**Supplied records:**

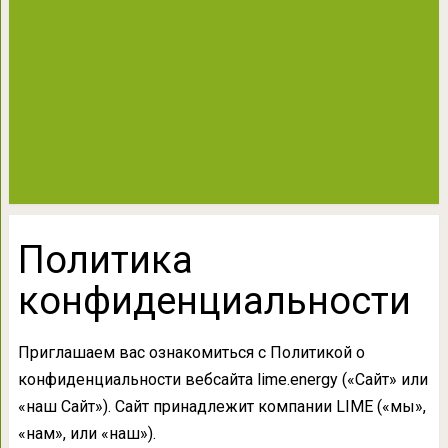
Политика
конфиденциальности
Приглашаем вас ознакомиться с Политикой о
конфиденциальности вебсайта lime.energy («Сайт» или
«наш Сайт»). Сайт принадлежит компании LIME («мы»,
«нам», или «наш»).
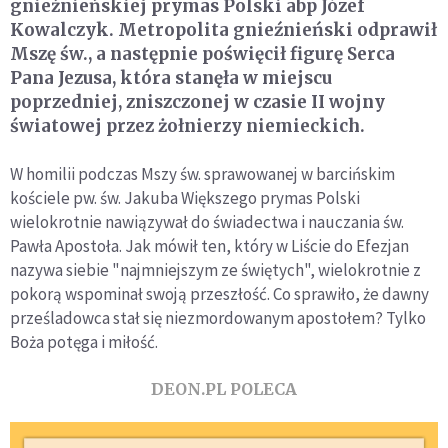
gnieźnieńskiej prymas Polski abp Józef
Kowalczyk. Metropolita gnieźnieński odprawił
Mszę św., a następnie poświęcił figurę Serca
Pana Jezusa, która stanęła w miejscu
poprzedniej, zniszczonej w czasie II wojny
światowej przez żołnierzy niemieckich.
W homilii podczas Mszy św. sprawowanej w barcińskim
kościele pw. św. Jakuba Większego prymas Polski
wielokrotnie nawiązywał do świadectwa i nauczania św.
Pawła Apostoła. Jak mówił ten, który w Liście do Efezjan
nazywa siebie "najmniejszym ze świętych", wielokrotnie z
pokorą wspominał swoją przeszłość. Co sprawiło, że dawny
prześladowca stał się niezmordowanym apostołem? Tylko
Boża potęga i miłość.
DEON.PL POLECA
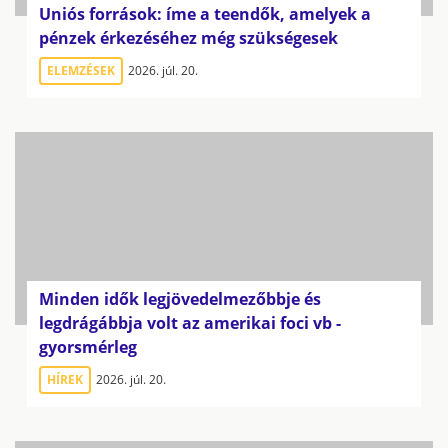
Uniós források: íme a teendők, amelyek a
pénzek érkezéséhez még szükségesek
ELEMZÉSEK
2026. júl. 20.
Minden idők legjövedelmezőbbje és
legdrágábbja volt az amerikai foci vb -
gyorsmérleg
HÍREK
2026. júl. 20.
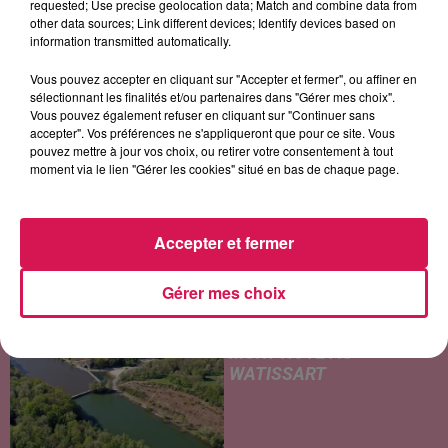
requested; Use precise geolocation data; Match and combine data from
other data sources; Link different devices; Identify devices based on
information transmitted automatically.
Vous pouvez accepter en cliquant sur "Accepter et fermer", ou affiner en
LES ARTICLES LES PLUS CONSULTÉS
sélectionnant les finalités et/ou partenaires dans "Gérer mes choix".
Vous pouvez également refuser en cliquant sur "Continuer sans
accepter". Vos préférences ne s'appliqueront que pour ce site. Vous
CHALEUR ET RISQUE
pouvez mettre à jour vos choix, ou retirer votre consentement à tout
D'ORAGES CE LUNDI EN
moment via le lien "Gérer les cookies" situé en bas de chaque page.
SAMBRE-AVESNOIS-
THIÉRACHE
Un temps typiquement estival
Accepter et fermer
et changeant concerne nos
secteurs ce lundi 3 août. Entre
Gérer mes choix
des températures élevées
JEUMONT : UN
l'après-midi et un risque
ADOLESCENT DE 14 ANS
d'averses orageuses...
MORT NOYÉ AU
WATISSART
Selon des informations
rapportées ce lundi par nos
confrères de La Voix du Nord,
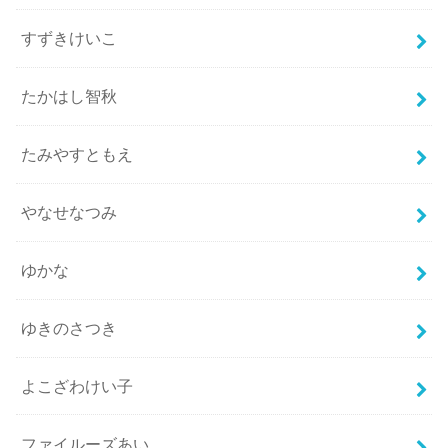
すずきけいこ
たかはし智秋
たみやすともえ
やなせなつみ
ゆかな
ゆきのさつき
よこざわけい子
ファイルーズあい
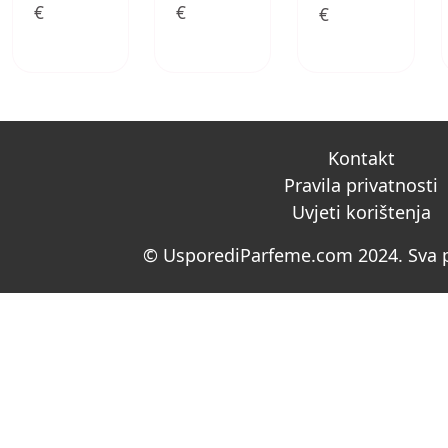
€
€
€
Kontakt
Pravila privatnosti
Uvjeti korištenja
© UsporediParfeme.com 2024. Sva p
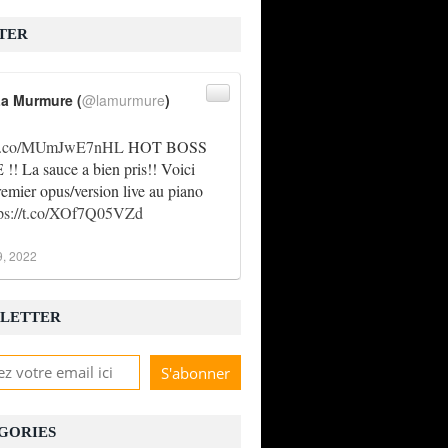
TER
a Murmure (
@lamurmure
)
//t.co/MUmJwE7nHL
HOT BOSS
! La sauce a bien pris!! Voici
remier opus/version live au piano
tps://t.co/XOf7Q05VZd
9, 2022
LETTER
GORIES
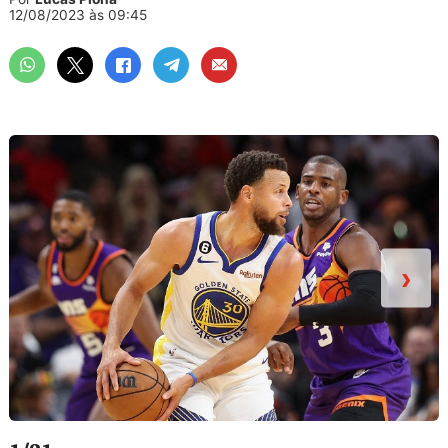
12/08/2023 às 09:45
›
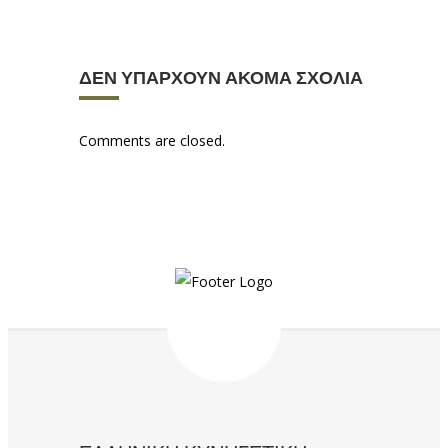
ΔΕΝ ΥΠΆΡΧΟΥΝ ΑΚΌΜΑ ΣΧΌΛΙΑ
Comments are closed.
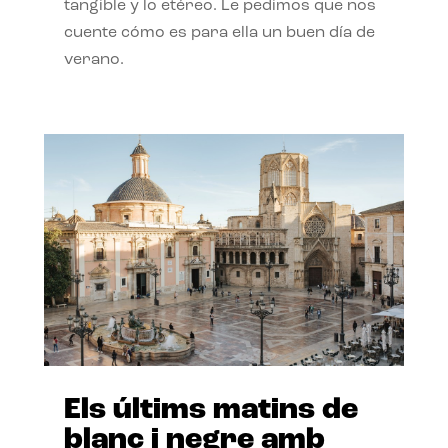
tangible y lo etéreo. Le pedimos que nos
cuente cómo es para ella un buen día de
verano.
Els últims matins de
blanc i negre amb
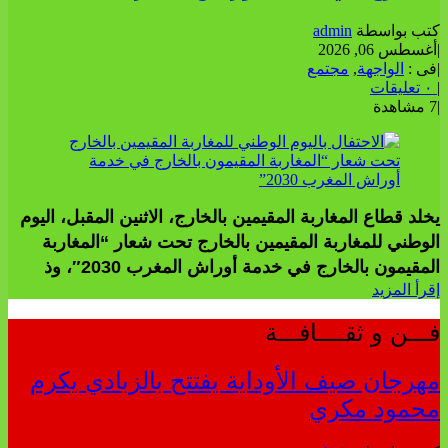
كتب بواسطة
admin
|
أغسطس 06, 2026
|
فى :
الواجهة
,
مجتمع
|
٠ تعليقات
|
7 مشاهدة
يخلد قطاع المغاربة المقيمين بالخارج، الاثنين المقبل، اليوم
الوطني للمغاربة المقيمين بالخارج تحت شعار “المغاربة
المقيمون بالخارج في خدمة أوراش المغرب 2030″، وذ
إقرأ المزيد
فـــن و ثقــــافـــة
مهرجان صيف الأوداية يفتتح بالزبادي يكرم
محمود مكري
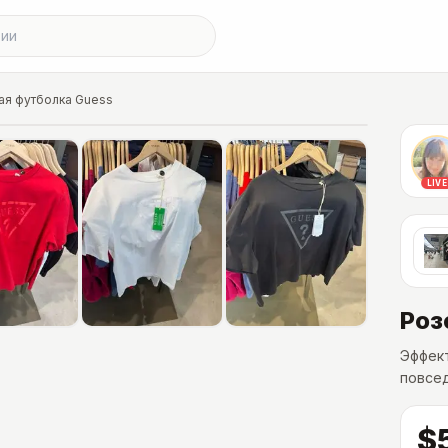
ая футболка Guess
LIVE
Роз
Эффект
повсед
$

**Exercise:** Take from the entries every line that has the string "wielokrotnie".

**Result of this exercise:**
wielokrotnie nawiązywał do świadectwa i nauczania św.
nazywa siebie "najmniejszym ze świętych", wielokrotnie z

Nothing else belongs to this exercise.